- INSTRUCTIONS FOR THE TASK: Report how many lines below contain the word "prix", giving the number and no other words.

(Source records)

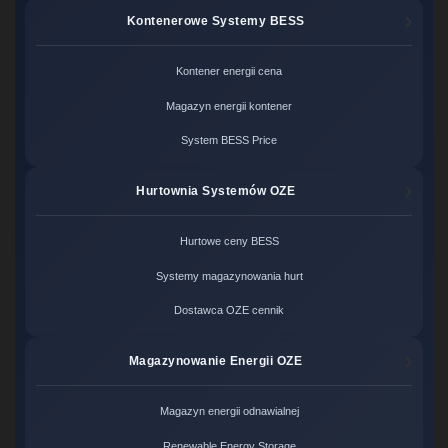
Kontenerowe Systemy BESS
Kontener energii cena
Magazyn energii kontener
System BESS Price
Hurtownia Systemów OZE
Hurtowe ceny BESS
Systemy magazynowania hurt
Dostawca OZE cennik
Magazynowanie Energii OZE
Magazyn energii odnawialnej
Renewable Energy Storage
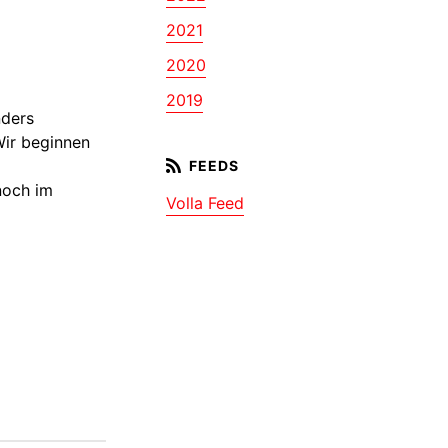
2021
2020
2019
nders
Wir beginnen
noch im
Volla Feed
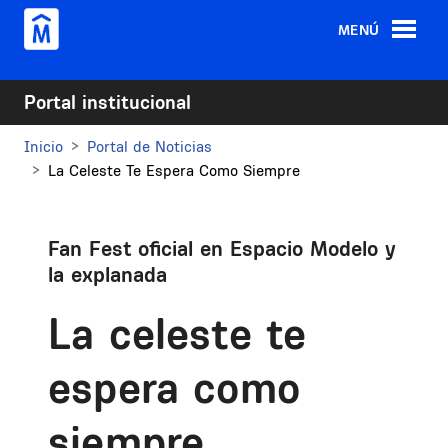
Pasar al contenido principal
MENÚ
Portal institucional
Inicio
Portal de Noticias
La Celeste Te Espera Como Siempre
Fan Fest oficial en Espacio Modelo y
la explanada
La celeste te
espera como
siempre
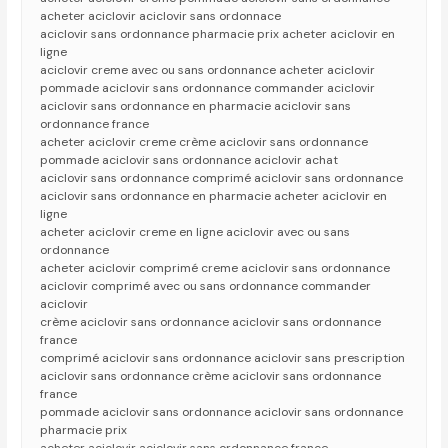
acheter aciclovir aciclovir sans ordonnace
aciclovir sans ordonnance pharmacie prix acheter aciclovir en
ligne
aciclovir creme avec ou sans ordonnance acheter aciclovir
pommade aciclovir sans ordonnance commander aciclovir
aciclovir sans ordonnance en pharmacie aciclovir sans
ordonnance france
acheter aciclovir creme crème aciclovir sans ordonnance
pommade aciclovir sans ordonnance aciclovir achat
aciclovir sans ordonnance comprimé aciclovir sans ordonnance
aciclovir sans ordonnance en pharmacie acheter aciclovir en
ligne
acheter aciclovir creme en ligne aciclovir avec ou sans
ordonnance
acheter aciclovir comprimé creme aciclovir sans ordonnance
aciclovir comprimé avec ou sans ordonnance commander
aciclovir
crème aciclovir sans ordonnance aciclovir sans ordonnance
france
comprimé aciclovir sans ordonnance aciclovir sans prescription
aciclovir sans ordonnance crème aciclovir sans ordonnance
france
pommade aciclovir sans ordonnance aciclovir sans ordonnance
pharmacie prix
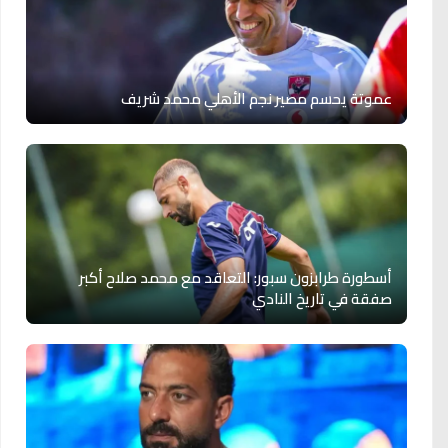
عموتة يحسم مصير نجم الأهلي محمد شريف
أسطورة طرابزون سبور: التعاقد مع محمد صلاح أكبر
صفقة في تاريخ النادي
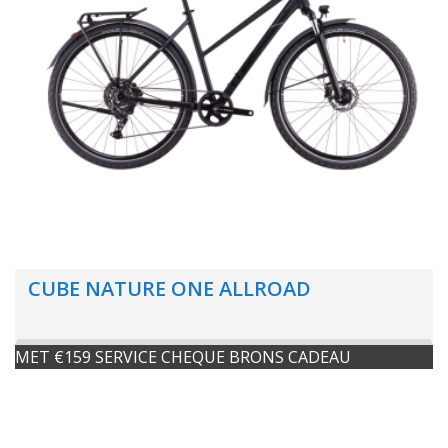
CUBE NATURE ONE ALLROAD
MET €159 SERVICE CHEQUE BRONS CADEAU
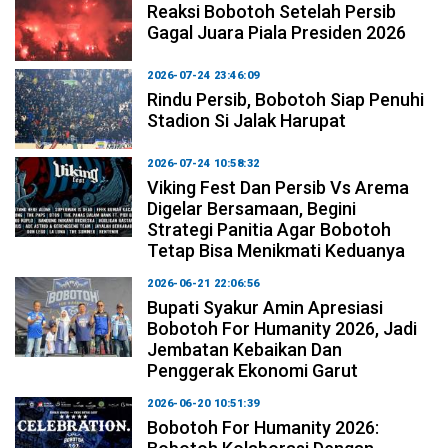
Reaksi Bobotoh Setelah Persib
Gagal Juara Piala Presiden 2026
2026-07-24 23:46:09
Rindu Persib, Bobotoh Siap Penuhi
Stadion Si Jalak Harupat
2026-07-24 10:58:32
Viking Fest Dan Persib Vs Arema
Digelar Bersamaan, Begini
Strategi Panitia Agar Bobotoh
Tetap Bisa Menikmati Keduanya
2026-06-21 22:06:56
Bupati Syakur Amin Apresiasi
Bobotoh For Humanity 2026, Jadi
Jembatan Kebaikan Dan
Penggerak Ekonomi Garut
2026-06-20 10:51:39
Bobotoh For Humanity 2026:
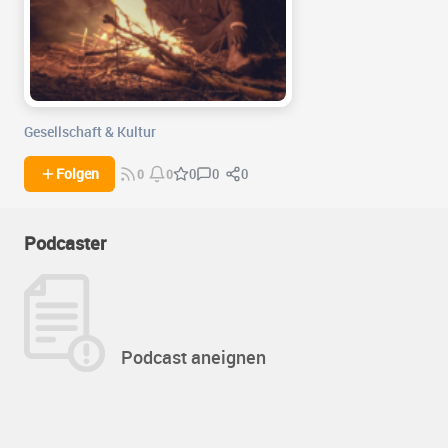
Gesellschaft & Kultur
0
0
Folgen
0
0
0
Podcaster
Podcast aneignen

- SOLUTION TO THIS TASK: 2